To the extent permitted under Section 162(m) of the Code, performance goals established for purposes of Awards intended to be
“performance-based compensation” under Section 162(m) of the Code, shall be based on the attainment of certain target levels of, or a specified increase or decrease (as applicable) in one or more of the following performance goals:

  

	 	•	 	earnings per share; 

  

	 	•	 	operating income; 

  

	 	•	 	gross income; 

  

	 	•	 	net income (before or after taxes); 

  

	 	•	 	cash flow; 

  

	 	•	 	gross profit; 

  

	 	•	 	gross profit return on investment; 

  

	 	•	 	gross margin return on investment; 

  

	 	•	 	gross margin; 

  

	 	•	 	operating margin; 

  

	 	•	 	working capital; 

  

	 	•	 	earnings before interest and taxes; 

  

	 	•	 	earnings before interest, tax, depreciation and amortization; 

  

	 	•	 	return on equity; 

  

	 	•	 	return on assets; 

  

	 	•	 	return on capital; 

  

	 	•	 	return on invested capital; 

  

	 	•	 	net revenues; 

  

	 	•	 	gross revenues; 

  

	 	•	 	revenue growth; 

  

	 	•	 	annual recurring revenues; 

  

	 	•	 	recurring revenues; 

  

	 	•	 	license revenues; 

  

	 	•	 	sales or market share; 

  

	 	•	 	total shareholder return; 

  

	 	•	 	economic value added; 

  

	 	•	 	specified objectives with regard to limiting the level of increase in all or a portion of the Company’s bank debt or other long-term or short-term public or private debt or other similar financial obligations of
the Company, which may be calculated net of cash balances and/or other offsets and adjustments as may be established by the Committee in its sole discretion; 

  

	 	•	 	the fair market value of a share of Common Stock; 

  

	 	•	 	the growth in the value of an investment in the Common Stock assuming the reinvestment of dividends; or 

  

	 	•	 	reduction in operating expenses. 

  
 A-1 

 With respect to Awards that are intended to qualify as “performance-based compensation”
under Section 162(m) of the Code, to the extent permitted under Section 162(m) of the Code, the Committee may, in its sole discretion, also exclude, or adjust to reflect, the impact of an event or occurrence that the Committee determines
should be appropriately excluded or adjusted, including: 
 (a) restructurings, discontinued operations, extraordinary items or events, and
other unusual or non-recurring charges as described in Accounting Standards Codification 225-20, “Extraordinary and Unusual Items,” and/or management’s discussion and analysis of financial condition and results of operations appearing
or incorporated by reference in the Company’s Form 10-K for the applicable year; 
 (b) an event either not directly related to the
operations of the Company or not within the reasonable control of the Company’s management; or 
 (c) a change in tax law or accounting
standards required by generally accepted accounting principles. 
 Performance goals may also be based upon individual participant
performance goals, as determined by the Committee, in its sole discretion.
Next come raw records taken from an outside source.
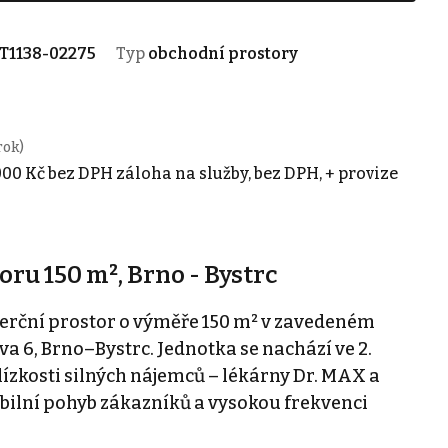
T1138-02275
Typ
obchodní prostory
rok)
.000 Kč bez DPH záloha na služby, bez DPH, + provize
u 150 m², Brno - Bystrc
erční prostor o výměře 150 m² v zavedeném
 6, Brno–Bystrc. Jednotka se nachází ve 2.
ízkosti silných nájemců – lékárny Dr. MAX a
abilní pohyb zákazníků a vysokou frekvenci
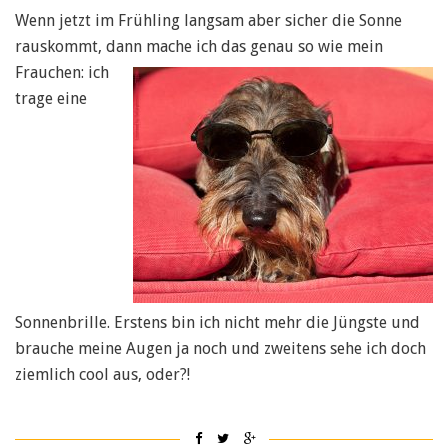
Wenn jetzt im Frühling langsam aber sicher die Sonne
rauskommt, dann mache
ich das genau so wie mein
Frauchen: ich
trage eine
Sonnenbrille. Erstens bin ich nicht mehr die Jüngste und
brauche meine Augen ja noch und zweitens sehe ich doch
ziemlich cool aus, oder?!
In addition, Awards that are not intended to qualify as “performance-based compensation” under Section 162(m) of the Code may be based on the performance goals
set forth herein or on such other performance goals as determined by the Committee in its sole discretion. 
 In addition, such performance
goals may be based upon the attainment of specified levels of Company (or subsidiary, division, other operational unit, administrative department or product category of the Company) performance under one or more of the measures described above
relative to the performance of other corporations. With respect to Awards that are intended to qualify as “performance-based compensation” under Section 162(m) of the Code, to the extent permitted under Section 162(m) of the
Code, but only to the extent permitted under Section 162(m) of the Code (including, without limitation, compliance with any requirements for stockholder approval), the Committee may also: 

(a) designate additional business criteria on which the performance goals may be based; or 

(b) adjust, modify or amend the aforementioned business criteria.